A hypokalaemic woman with nephrocalcinosis: rebirth of old knowledge

Introduction

Hypokalaemia is one of the most common electrolyte disorders in clinical practice.^1,2 The most significant effects of hypokalaemia are cardiovascular, neuromuscular, renal and metabolic and it may therefore be associated with morbidity and mortality. Hypokalaemia may have a variety of causes. Prompt elucidation of the cause along with appropriate management of the hypokalaemia will help avoid unnecessary investigation and potential complications. The serum potassium (K⁺) concentration is dependent on the total body K⁺ content and the distribution of K⁺ between intracellular fluid (ICF) and extracellular fluid (ECF) compartments. Hypokalaemia usually arises from re-distribution of K⁺ from ECF to ICF stores and/or a consequence of total body K⁺ depletion.^3,4 In addition to a detailed history and physical examination, the evaluation of urinary K⁺ excretion, blood acid–base status and blood pressure help identify the underlying causes. ⁵

Nephrocalcinosis defined as the deposition of calcium in the kidney results from various metabolic defects such as disturbance of calcium metabolism, renal tubulopathy, medullary sponge kidney and medications. ⁶ The assessment of the calcium, intact parathyroid hormone and 1,25 (OH)₂ vitamin D concentrations in blood, together with calcium, oxalate, citrate excretion in urine helps discriminate the underlying causes.^7,8 In clinical practice, nephrocalcinosis associated with chronic hypokalaemia is often unrecognized and a correct diagnosis cannot be achieved without timely biochemical analysis of the urine. In this report, we describe an adult woman who presented with chronic hypokalaemia and nephrocalcinosis initially misdiagnosed as inherited Bartter's syndrome, a lesion in the loop of Henle. Surreptitious use of furosemide was unveiled based on two random urine electrolyte measurements.

Case report

A 38-year-old woman was referred for the evaluation of chronic hypokalaemia of unknown cause for 7–8 y and bilateral nephrocalcinosis that was present for one year, and that was absent 10 years previously. She described thirst, intermittent carpopedal spasm, paresthaesia in both hands and progressive muscular weakness over bilateral lower extremities of onset two years previously. She denied vomiting, diarrhoea or use of laxatives, alcohol or diuretics. Her family and past medical history were unremarkable. She was treated with oral potassium chloride (KCl) of 24–48 mmol daily but hypokalaemia persisted. A presumptive diagnosis of Bartter's syndrome was made.

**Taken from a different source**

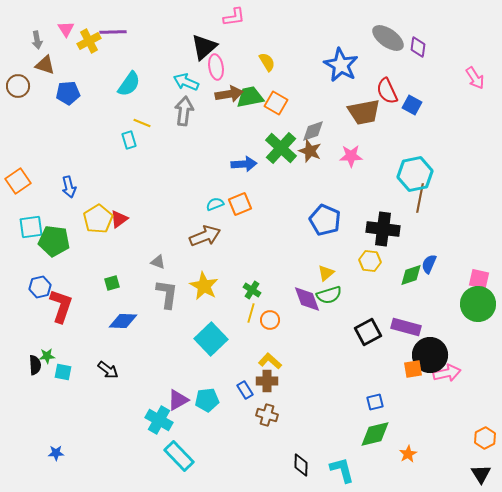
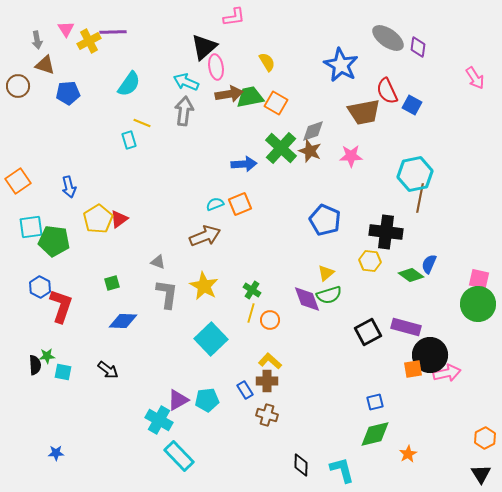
black cross at (383, 229): moved 3 px right, 3 px down
green diamond at (411, 275): rotated 55 degrees clockwise
blue hexagon at (40, 287): rotated 20 degrees counterclockwise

Her height was 163 cm, weight 45 kg (body mass index 16.9 kg/m²), pulse rate 92/min and blood pressure 102/66 mmHg. The thyroid gland was not enlarged and physical examination was otherwise normal. Abdominal plain film X-ray showed bilateral nephrocalcinosis (Figure 1). Laboratory investigations revealed persistent hypokalaemia and hypochloraemic metabolic alkalosis (K⁺ 2.7, HCO 3 − 32.6–35.4 mmol/L, pH 7.46–7.47) (Table 1). Her total lymphocyte count (4350/μL) and serum total cholesterol (5.5 mmol/L), total protein (78 g/L) and albumin (40 g/L) concentrations were within the reference range. The estimated glomerular filtration rate (eGFR) using the Cockcroft–Gault equation was 60 mL/min. Two random urine samples demonstrated consistently high urine K⁺ excretion (Transtubular K⁺ gradient 5.0 and 6.7) but a high excretion rate of sodium (Na⁺), chloride (Cl⁻) and divalent cations in the first urine sample but which was much lower in the second sample (Cl⁻ 115 and 28 mmol/L [first and second samples respectively], fractional excretion of Na⁺ 5.6 and 0.1%, calcium [Ca²⁺] 6.0 and 0.1%, magnesium [Mg²⁺] 8.9 and 2.4%). The urine electrolyte excretion in two random urine samples was very different from those in inherited Bartter's syndrome where there is persistently high urine Na⁺ and Cl⁻ excretion. Upon questioning the patient eventually admitted to the covert use of oral furosemide 120 mg daily for 7–8 y to maintain her body image. After withdrawal of furosemide and the commencement of oral KCl supplements (64 mmol) daily for one week, serum K⁺ concentration increased to 3.9 mmol/L and neuromuscular symptoms resolved. Her serum K⁺ concentration remained within the healthy population reference range, and creatinine concentration 89 μmol/L (eGFR 53 mL/min using the Cockcroft–Gault equation) on follow-up at one year. However, nephrocalcinosis was still present. She was lost to follow-up thereafter.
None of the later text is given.